After a ‘header label group’, data records follow of any length and in any number. Eventually, an EOF will appear and then a ‘trailer label group’ is expected.

The data block size is configurable but in practice a block size of 256 KiB has been used everywhere.

End of File (EOFn)

EOF1 and EOF2 are normally found together at the end of a dataset.

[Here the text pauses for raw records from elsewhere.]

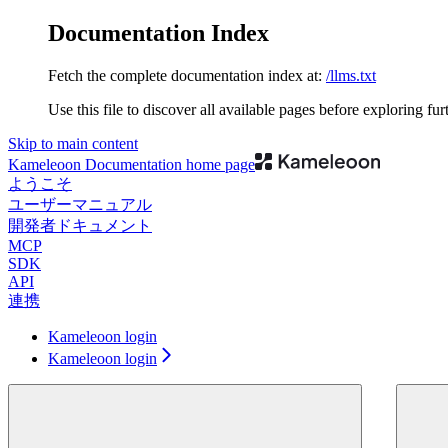
Documentation Index
Fetch the complete documentation index at:
/llms.txt
Use this file to discover all available pages before exploring fur
Skip to main content
Kameleoon Documentation
home page
ようこそ
ユーザーマニュアル
開発者ドキュメント
MCP
SDK
API
連携
Kameleoon login
Kameleoon login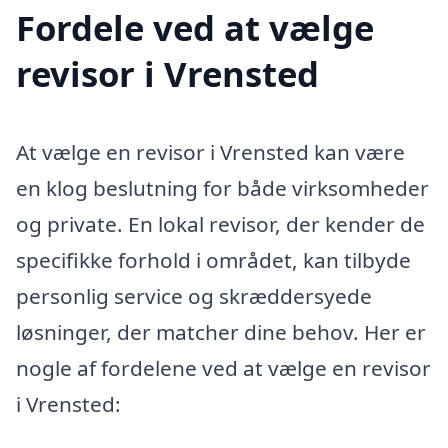
Fordele ved at vælge
revisor i Vrensted
At vælge en revisor i Vrensted kan være
en klog beslutning for både virksomheder
og private. En lokal revisor, der kender de
specifikke forhold i området, kan tilbyde
personlig service og skræddersyede
løsninger, der matcher dine behov. Her er
nogle af fordelene ved at vælge en revisor
i Vrensted:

Note that an End of Volume (EOVn) label will appear instead of EOFn if this is the final label group on the volume, but the dataset continues on another volume. EOV1 and EOV2 are only expected together and at the end of a volume.

User Trailer Label (UTLn)

The format for UTL1 is the same as UHL1 (see above).

Checksums

When a file is written to tape, an Adler32 checksum is computed on the file. The main advantages of Adler32 are that it is faster to compute than CRC32 or MD5, and it is distributive when computing the checksum for a multi-block file. This checksum is not stored on the tape; it is stored as metadata in the Catalogue.

Note

The tape drives also compute a CRC32 checksum on each block, which is checked in firmware. This checksum is not seen by the software.

Read-only formats

CTA also supports a set of other tape format for read-only operations. These allow CTA adopters to use their existing tapes, without having to re-write data to the CTA/CASTOR format. Note that for writing of new files only CTA/CASTOR format is supported.

OSM

The OSM tape label format is supported in CTA from version 4.7.9-1 and later.

Enstore

The Enstore tape label format is supported in CTA from version 4.7.11-1 and later.